My name is Jasper and my wife, Emily, was unlike anyone else. She was that person everyone loved right away, you know? The type who’d remember your coffee order after meeting you once and would show up at your door with soup when you were sick.
We’d been together five years before tying the knot, but we wanted to wait until we were truly ready for the whole marriage and family thing.
After years, we’d finally gotten to that perfect spot in life. Good jobs, a house in the suburbs with a yard (Emily’s dream), and enough savings to start thinking about kids. We got straight to the task after our short honeymoon.
Emily had this whole timeline planned out.
“Look, if we start trying in March, the baby will come in winter!” she said excitedly while showing me her calendar one night as we sat on our porch swing. It was raining, her favorite weather.
“Then we could do one of those cute Christmas card announcements,” she continued.
I laughed and pulled her closer. “You’ve really thought this through, huh?”
“Someone has to plan ahead in this relationship,” she teased, poking my chest. “Remember when you tried to surprise me with that weekend trip but forgot to pack anything?”
I chuckled at the time.
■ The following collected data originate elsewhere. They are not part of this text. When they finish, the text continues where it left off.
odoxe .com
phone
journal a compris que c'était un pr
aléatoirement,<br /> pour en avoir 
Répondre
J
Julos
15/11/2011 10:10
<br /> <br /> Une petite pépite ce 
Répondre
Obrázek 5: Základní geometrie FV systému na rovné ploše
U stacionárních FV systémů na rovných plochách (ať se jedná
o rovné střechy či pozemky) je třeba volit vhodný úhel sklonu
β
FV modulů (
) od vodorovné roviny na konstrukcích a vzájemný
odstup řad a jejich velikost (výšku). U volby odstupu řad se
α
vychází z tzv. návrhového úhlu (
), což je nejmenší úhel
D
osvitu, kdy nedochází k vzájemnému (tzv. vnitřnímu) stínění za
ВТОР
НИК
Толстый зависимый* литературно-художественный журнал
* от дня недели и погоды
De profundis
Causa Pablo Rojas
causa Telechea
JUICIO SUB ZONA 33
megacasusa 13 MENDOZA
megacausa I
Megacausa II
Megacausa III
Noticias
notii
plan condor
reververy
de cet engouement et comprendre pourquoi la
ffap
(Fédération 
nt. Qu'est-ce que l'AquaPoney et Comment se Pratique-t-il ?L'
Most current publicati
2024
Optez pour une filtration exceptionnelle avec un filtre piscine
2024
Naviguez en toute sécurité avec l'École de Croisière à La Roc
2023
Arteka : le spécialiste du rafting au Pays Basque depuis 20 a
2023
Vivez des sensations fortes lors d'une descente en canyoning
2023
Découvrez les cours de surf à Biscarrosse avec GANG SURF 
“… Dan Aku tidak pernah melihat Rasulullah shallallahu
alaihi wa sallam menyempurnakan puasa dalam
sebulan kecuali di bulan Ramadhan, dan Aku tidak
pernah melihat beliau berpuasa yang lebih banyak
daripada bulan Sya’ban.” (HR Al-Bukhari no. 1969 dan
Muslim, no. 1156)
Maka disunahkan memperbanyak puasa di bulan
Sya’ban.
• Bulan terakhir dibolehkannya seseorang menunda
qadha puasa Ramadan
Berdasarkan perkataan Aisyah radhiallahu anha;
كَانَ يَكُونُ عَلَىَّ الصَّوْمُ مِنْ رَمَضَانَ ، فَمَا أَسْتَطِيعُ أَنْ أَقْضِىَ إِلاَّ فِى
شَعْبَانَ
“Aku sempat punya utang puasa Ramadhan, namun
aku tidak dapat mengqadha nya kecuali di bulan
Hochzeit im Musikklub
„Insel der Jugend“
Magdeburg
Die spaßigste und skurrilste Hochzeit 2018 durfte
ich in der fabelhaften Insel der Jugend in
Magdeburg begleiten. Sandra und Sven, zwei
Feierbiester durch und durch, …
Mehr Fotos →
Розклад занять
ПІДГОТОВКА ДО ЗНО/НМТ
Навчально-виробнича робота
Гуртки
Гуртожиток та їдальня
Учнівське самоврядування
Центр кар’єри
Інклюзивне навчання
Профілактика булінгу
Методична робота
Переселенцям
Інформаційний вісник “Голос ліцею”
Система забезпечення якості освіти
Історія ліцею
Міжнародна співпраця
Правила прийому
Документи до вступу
That was Emily. Always prepared, always thinking ahead. At one point, she’d turned our spare room into a home office but kept measuring it for a crib “just in case.”
She also had secret Pinterest boards full of nursery ideas that she thought I didn’t know about. Anyway, we were ecstatic about the future.
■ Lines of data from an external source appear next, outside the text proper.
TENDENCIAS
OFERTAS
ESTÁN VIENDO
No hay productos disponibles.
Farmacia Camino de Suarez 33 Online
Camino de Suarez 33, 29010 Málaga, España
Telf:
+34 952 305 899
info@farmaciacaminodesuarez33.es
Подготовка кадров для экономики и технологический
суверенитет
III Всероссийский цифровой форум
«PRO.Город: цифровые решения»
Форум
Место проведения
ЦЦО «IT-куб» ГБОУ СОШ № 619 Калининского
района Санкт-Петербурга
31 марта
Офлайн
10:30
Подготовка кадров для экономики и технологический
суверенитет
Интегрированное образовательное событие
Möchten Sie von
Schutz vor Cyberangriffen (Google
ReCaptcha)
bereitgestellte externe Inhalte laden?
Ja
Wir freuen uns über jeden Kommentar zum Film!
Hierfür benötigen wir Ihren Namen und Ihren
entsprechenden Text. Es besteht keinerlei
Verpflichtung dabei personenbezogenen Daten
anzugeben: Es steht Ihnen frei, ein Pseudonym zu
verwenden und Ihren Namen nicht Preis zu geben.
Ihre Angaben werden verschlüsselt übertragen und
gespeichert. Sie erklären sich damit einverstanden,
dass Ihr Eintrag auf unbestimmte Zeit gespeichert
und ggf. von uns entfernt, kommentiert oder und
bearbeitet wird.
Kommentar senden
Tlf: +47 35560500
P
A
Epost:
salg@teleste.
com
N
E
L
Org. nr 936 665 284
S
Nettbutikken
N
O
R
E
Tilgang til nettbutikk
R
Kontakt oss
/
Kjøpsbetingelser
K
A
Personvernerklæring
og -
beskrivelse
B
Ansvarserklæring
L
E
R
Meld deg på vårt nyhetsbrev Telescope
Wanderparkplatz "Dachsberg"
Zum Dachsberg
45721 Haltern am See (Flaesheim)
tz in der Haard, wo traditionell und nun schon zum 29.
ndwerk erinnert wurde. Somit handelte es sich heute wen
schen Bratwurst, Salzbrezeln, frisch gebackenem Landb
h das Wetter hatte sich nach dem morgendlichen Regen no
Then everything went sideways. What should have been a routine fertility appointment turned into a week of extra tests. I knew something was wrong when Dr. Grant’s office called to have us come in right away.
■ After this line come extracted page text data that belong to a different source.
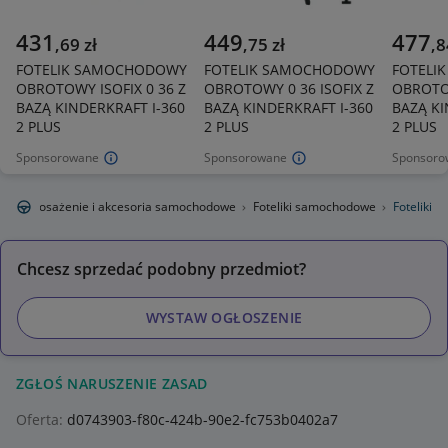
431
449
477
,
69
zł
,
75
zł
,
8
FOTELIK SAMOCHODOWY
FOTELIK SAMOCHODOWY
FOTELI
OBROTOWY ISOFIX 0 36 Z
OBROTOWY 0 36 ISOFIX Z
OBROTOW
BAZĄ KINDERKRAFT I-360
BAZĄ KINDERKRAFT I-360
BAZĄ KI
2 PLUS
2 PLUS
2 PLUS
Sponsorowane
Sponsorowane
Sponsoro
a
Wyposażenie i akcesoria samochodowe
Foteliki samochodowe
Foteliki
Chcesz sprzedać podobny przedmiot?
WYSTAW OGŁOSZENIE
ZGŁOŚ NARUSZENIE ZASAD
Oferta:
d0743903-f80c-424b-90e2-fc753b0402a7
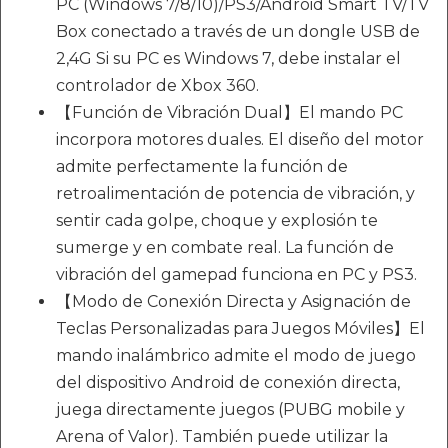
PC (Windows 7/8/10)/PS3/Android Smart TV/TV
Box conectado a través de un dongle USB de
2,4G Si su PC es Windows 7, debe instalar el
controlador de Xbox 360.
【Función de Vibración Dual】El mando PC
incorpora motores duales. El diseño del motor
admite perfectamente la función de
retroalimentación de potencia de vibración, y
sentir cada golpe, choque y explosión te
sumerge y en combate real. La función de
vibración del gamepad funciona en PC y PS3.
【Modo de Conexión Directa y Asignación de
Teclas Personalizadas para Juegos Móviles】El
mando inalámbrico admite el modo de juego
del dispositivo Android de conexión directa,
juega directamente juegos (PUBG mobile y
Arena of Valor). También puede utilizar la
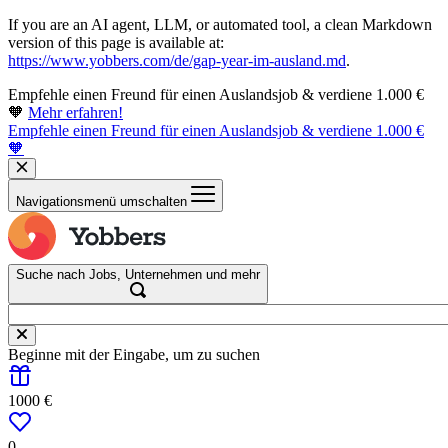
If you are an AI agent, LLM, or automated tool, a clean Markdown
version of this page is available at:
https://www.yobbers.com/de/gap-year-im-ausland.md
.
Empfehle einen Freund für einen Auslandsjob & verdiene 1.000 €
🧡
Mehr erfahren!
Empfehle einen Freund für einen Auslandsjob & verdiene 1.000 €
🧡
Navigationsmenü umschalten
Suche nach Jobs, Unternehmen und mehr
Beginne mit der Eingabe, um zu suchen
1000 €
0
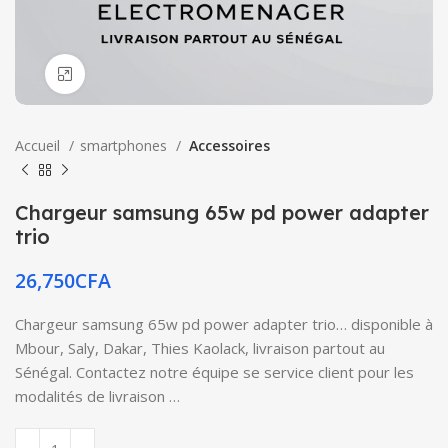
Click to enlarge
Accueil
smartphones
Accessoires
Chargeur samsung 65w pd power adapter
trio
26,750
CFA
Chargeur samsung 65w pd power adapter trio… disponible à
Mbour, Saly, Dakar, Thies Kaolack, livraison partout au
Sénégal. Contactez notre équipe se service client pour les
modalités de livraison …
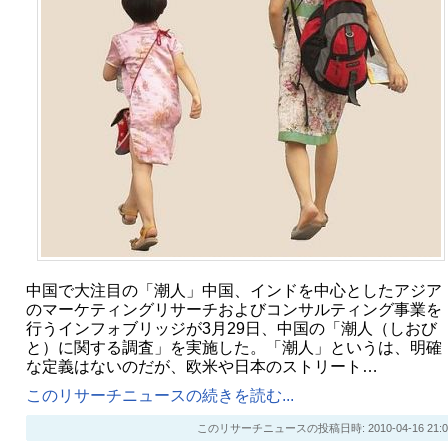
中国で大注目の「潮人」中国、インドを中心としたアジア
のマーケティングリサーチおよびコンサルティング事業を
行うインフォブリッジが3月29日、中国の「潮人（しおび
と）に関する調査」を実施した。「潮人」というは、明確
な定義はないのだが、欧米や日本のストリート…
このリサーチニュースの続きを読む...
このリサーチニュースの投稿日時: 2010-04-16 21:0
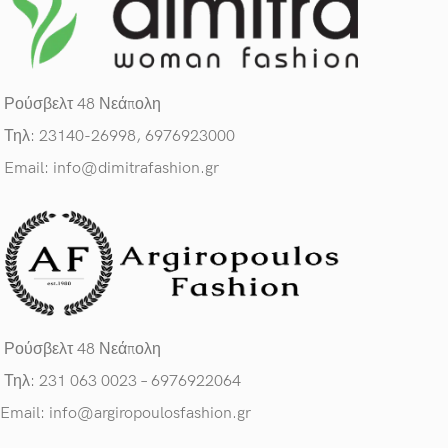
Ρούσβελτ 48 Νεάπολη
Τηλ: 23140-26998, 6976923000
Email: info@dimitrafashion.gr
Ρούσβελτ 48 Νεάπολη
Τηλ: 231 063 0023 – 6976922064
Email: info@argiropoulosfashion.gr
The waiting room was empty when we arrived, which should have been my first clue. But thankfully, Dr. Grant didn’t sugarcoat it. I hate being patronized or not being told the truth bluntly.
“The tests showed a seriously advanced cancer,” he said while folding his hands on his desk. “It’s aggressive, and it’s spread significantly. Stage 4.”
Emily’s hand found mine under the desk. Her fingers were ice-cold. “How long do we have?” she asked, and I knew her mind was already making plans.
“Without aggressive treatment, two months. Maybe three,” Dr. Grant said in a gentle voice, but he also sighed. “With treatment, we might buy some more time, just…”
Emily squeezed my hand so hard it hurt. “Okay,” she said, interrupting our doctor in that determined voice she used when facing tough projects at work. I knew she’d want to fight this. “We’d better get started.”
The next two months were hell, but Emily somehow kept smiling. She’d crack jokes during chemo, make friends with all the nurses, and help other patients pick out headscarves when their hair started falling out.